WHAT YOU HAVE TO DO: Whenever a picture appears in the records, exclude it, and transcribe everything else exactly.

======== EXERCISE MATERIAL ========

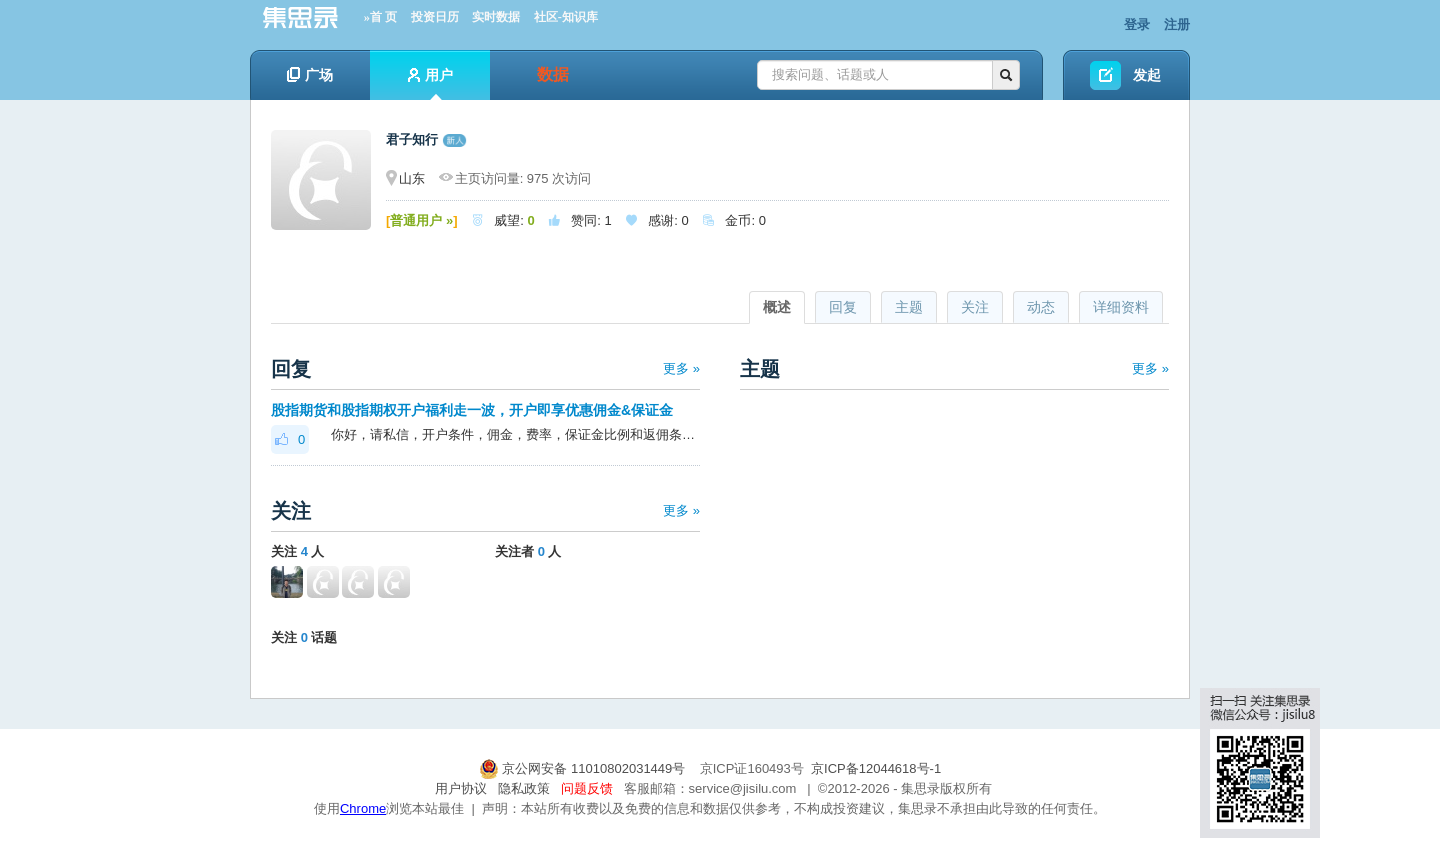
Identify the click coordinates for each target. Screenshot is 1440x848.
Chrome (363, 808)
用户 (430, 83)
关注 (975, 307)
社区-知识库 (566, 17)
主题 (909, 307)
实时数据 (496, 17)
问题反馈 (587, 788)
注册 (1177, 24)
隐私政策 (524, 788)
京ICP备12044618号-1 (876, 768)
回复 (843, 307)
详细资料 (1121, 307)
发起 (1147, 75)
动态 (1041, 307)
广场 (310, 75)
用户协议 (461, 788)
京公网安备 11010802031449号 (584, 768)
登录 (1137, 24)
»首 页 (380, 17)
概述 (777, 307)
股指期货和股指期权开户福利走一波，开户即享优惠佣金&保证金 (472, 410)
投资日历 (435, 17)
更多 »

========

SOLUTION FOR THIS EXERCISE:
Identify the click coordinates for each target. Screenshot is 1440x848.
Chrome (363, 808)
用户 (430, 83)
关注 (975, 307)
社区-知识库 (566, 17)
主题 (909, 307)
实时数据 (496, 17)
问题反馈 (587, 788)
注册 (1177, 24)
隐私政策 (524, 788)
京ICP备12044618号-1 (876, 768)
回复 (843, 307)
详细资料 (1121, 307)
发起 (1147, 75)
动态 (1041, 307)
广场 (310, 75)
用户协议 (461, 788)
京公网安备 11010802031449号 (584, 768)
登录 (1137, 24)
»首 页 (380, 17)
概述 (777, 307)
股指期货和股指期权开户福利走一波，开户即享优惠佣金&保证金 (472, 410)
投资日历 (435, 17)
更多 »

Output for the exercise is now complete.